3. Core Components (No Marketing)
- Function: Your code + dependencies (ZIP file or Docker Image).
- Trigger: What starts the code? (e.g., S3 Upload, API Gateway Request, DynamoDB Insert, Cron Job).
- Handler: The entry point function (e.g.,
def lambda_handler(event, context):). - Runtime: The language environment (Python 3.9, Node.js 18, Java 11).
- Layers: Shared libraries (e.g.,
pandas,numpy) that multiple functions can use, so you don't have to zip them every time.
4. How It Works Internally (Simplified)
- Cold Start:
- Event arrives.
- AWS finds a free worker slot.
- It downloads your code (from S3).
- It starts a microVM (Firecracker).
- It initializes the runtime.
- It runs your handler. (Latency: 100ms - 2s).
- Warm Start:
- The next event arrives 1 second later.
- The microVM is already running.
- It runs your handler immediately. (Latency: 5ms).
- Scale Out:
- 1000 events arrive simultaneously.
- AWS spins up 1000 separate microVMs in parallel. (Concurrency).
5. Common Production Use Cases
- REST APIs: API Gateway -> Lambda -> DynamoDB. (The "Serverless Stack").
- File Processing: User uploads photo to S3 -> Lambda triggers -> Resizes thumbnail -> Saves to S3.
- Glue Code: "If CloudWatch Alarm triggers, run Lambda to post to Slack."
- Cron Jobs: EventBridge (Scheduler) -> Lambda runs every night at 3 AM to clean up DB.
6. Architecture Patterns
The "Fan-Out" Pattern
Don't process 10,000 items in a single Lambda (it will timeout after 15 mins). Do Fan-Out.
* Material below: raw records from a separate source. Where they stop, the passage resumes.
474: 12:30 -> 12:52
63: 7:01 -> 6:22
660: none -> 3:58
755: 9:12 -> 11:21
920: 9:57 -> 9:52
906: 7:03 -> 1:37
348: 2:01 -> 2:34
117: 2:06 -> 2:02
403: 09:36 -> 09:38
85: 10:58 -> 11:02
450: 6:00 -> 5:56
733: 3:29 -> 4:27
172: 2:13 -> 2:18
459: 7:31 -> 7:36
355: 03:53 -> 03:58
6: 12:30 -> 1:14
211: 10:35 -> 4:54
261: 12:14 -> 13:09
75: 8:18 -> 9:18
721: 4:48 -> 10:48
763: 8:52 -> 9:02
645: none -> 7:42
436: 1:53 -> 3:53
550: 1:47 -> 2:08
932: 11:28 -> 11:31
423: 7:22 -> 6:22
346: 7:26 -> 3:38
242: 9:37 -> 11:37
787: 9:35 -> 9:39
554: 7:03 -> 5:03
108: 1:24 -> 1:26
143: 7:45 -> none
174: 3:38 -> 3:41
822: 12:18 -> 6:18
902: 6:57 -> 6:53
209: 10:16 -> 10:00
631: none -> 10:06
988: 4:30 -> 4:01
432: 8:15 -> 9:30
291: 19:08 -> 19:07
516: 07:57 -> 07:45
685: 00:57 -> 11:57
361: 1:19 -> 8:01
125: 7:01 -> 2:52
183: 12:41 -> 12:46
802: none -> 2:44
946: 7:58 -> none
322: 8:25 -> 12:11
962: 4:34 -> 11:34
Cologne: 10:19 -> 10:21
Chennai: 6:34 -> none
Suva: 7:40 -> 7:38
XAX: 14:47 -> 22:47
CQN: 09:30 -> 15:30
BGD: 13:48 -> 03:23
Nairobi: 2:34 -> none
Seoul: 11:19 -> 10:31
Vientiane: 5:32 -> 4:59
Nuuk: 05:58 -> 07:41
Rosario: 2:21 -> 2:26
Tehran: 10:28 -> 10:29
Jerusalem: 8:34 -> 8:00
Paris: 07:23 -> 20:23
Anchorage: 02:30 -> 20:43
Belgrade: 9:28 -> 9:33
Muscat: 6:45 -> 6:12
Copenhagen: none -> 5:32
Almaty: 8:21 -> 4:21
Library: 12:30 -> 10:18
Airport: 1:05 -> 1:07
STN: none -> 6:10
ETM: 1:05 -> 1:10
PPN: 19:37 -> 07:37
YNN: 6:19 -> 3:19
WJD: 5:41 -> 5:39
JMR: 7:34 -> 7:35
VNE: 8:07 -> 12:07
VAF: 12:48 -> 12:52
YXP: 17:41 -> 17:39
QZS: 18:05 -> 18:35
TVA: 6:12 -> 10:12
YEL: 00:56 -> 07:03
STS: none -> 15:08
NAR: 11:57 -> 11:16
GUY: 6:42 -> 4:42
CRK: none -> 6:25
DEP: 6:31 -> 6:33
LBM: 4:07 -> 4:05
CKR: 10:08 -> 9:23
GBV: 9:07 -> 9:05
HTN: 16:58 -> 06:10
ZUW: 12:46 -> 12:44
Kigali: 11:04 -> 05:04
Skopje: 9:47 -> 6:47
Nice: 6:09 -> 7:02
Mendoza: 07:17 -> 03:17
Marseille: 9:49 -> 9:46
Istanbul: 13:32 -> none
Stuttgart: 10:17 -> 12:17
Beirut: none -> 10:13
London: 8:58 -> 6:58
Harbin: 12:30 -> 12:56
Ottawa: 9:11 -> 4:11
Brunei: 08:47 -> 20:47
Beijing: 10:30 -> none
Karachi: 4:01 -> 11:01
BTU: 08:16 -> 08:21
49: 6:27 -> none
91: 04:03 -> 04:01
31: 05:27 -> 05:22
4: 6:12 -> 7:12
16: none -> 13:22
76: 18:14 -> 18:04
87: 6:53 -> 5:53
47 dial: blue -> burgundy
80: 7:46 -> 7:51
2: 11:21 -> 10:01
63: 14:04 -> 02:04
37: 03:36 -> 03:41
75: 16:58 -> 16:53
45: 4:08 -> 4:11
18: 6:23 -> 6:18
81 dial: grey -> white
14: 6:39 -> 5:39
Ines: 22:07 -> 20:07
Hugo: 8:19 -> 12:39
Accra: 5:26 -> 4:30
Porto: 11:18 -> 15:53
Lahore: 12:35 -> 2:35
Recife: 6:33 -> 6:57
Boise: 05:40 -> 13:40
Architecture: 1. Source: S3 Bucket with 1GB CSV file. 2. Lambda 1 (Dispatcher): Reads CSV, splits into 1000 chunks, pushes messages to SQS. 3. SQS Queue: Buffers the work. 4. Lambda 2 (Worker): Scales up to 50 concurrent instances, each processing one message from SQS.
The "Saga Pattern" (Orchestration)
Don't chain Lambdas (Lambda A calls Lambda B calls Lambda C). This is brittle and hard to debug. Do use Step Functions. - Step Functions creates a state machine visualizer (Start -> Task A -> Choice -> Task B or C -> End).
7. IAM & Security Model
- Execution Role: The IAM Role the Lambda assumes when it runs. If your code reads from S3, this Role needs
s3:GetObject. - Resource Policy: Who is allowed to invoke the Lambda? (e.g., "Allow S3 to call this function").
8. Cost Model (Very Important)
- Requests: $0.20 per 1 million requests. (Dirt cheap).
- Duration: Price per GB-second. (Running 1GB RAM for 1 second costs $X).
- Ephemeral Storage:
/tmpdirectory storage (512MB free, pay for more).
Cost Trap: - Recursive Loops: S3 Upload -> Triggers Lambda -> Lambda writes to same S3 Bucket -> Triggers Lambda... -> $10,000 bill in 24 hours. Always use different buckets for Input and Output.
9. Common Mistakes & Anti-Patterns
- The "Monolith" Lambda: Putting your entire Django/Express app in one function.
- Why bad: huge cold starts, hard to debug, breaks the "single responsibility" principle.
- DB Connections: Opening a new Connection
mysql.connect()inside thehandler.- Why bad: 1000 concurrent Lambdas = 1000 DB connections = DB crashes.
- Fix: Initialize connection outside the handler (Global scope) to reuse it in Warm starts, or use RDS Proxy.
- Heavy Computation: Using Lambda to train ML models or process video (Long running). use EC2/Fargate or AWS Batch. Lambda times out at 15 minutes hard limit.
10. When NOT to Use This Service
- Long Running Tasks: Any process > 15 minutes.
- Predictable High Load: If you have constant 10k requests/sec 24/7, EC2/Fargate is cheaper than Lambda.
- Low Latency (HFT): If you need < 5ms guaranteed latency, cold starts will kill you.
11. Interview-Level Summary
- Timeout: What is the max duration? 15 Minutes.
- Concurrency: How many run at once? Default 1000 per region (Soft limit, can raise).
- Cold Start: What is it? Initialization of the container. VPNs/Java make it slower.
- VPC: Does Lambda run in VPC? By default NO (access to internet, but not private RDS). You must attach it to VPC to reach private subnet resources.